Below are the records. Gather each line that holds "WATER".
(Supplied records)
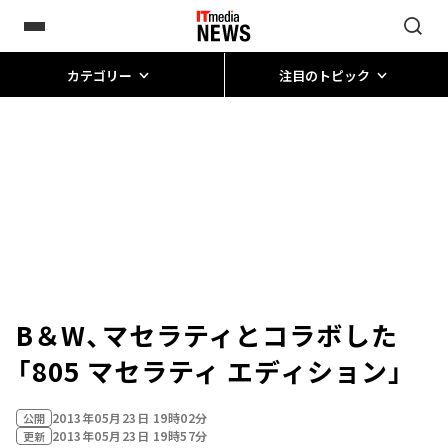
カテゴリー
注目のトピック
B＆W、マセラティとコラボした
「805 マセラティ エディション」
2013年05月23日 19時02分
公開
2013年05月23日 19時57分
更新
(End Supplied records)
(Supplied records)
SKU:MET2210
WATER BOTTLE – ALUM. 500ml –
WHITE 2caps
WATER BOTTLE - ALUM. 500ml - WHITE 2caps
(End Supplied records)
Solution for this exercise:
WATER BOTTLE – ALUM. 500ml –
WATER BOTTLE - ALUM. 500ml - WHITE 2caps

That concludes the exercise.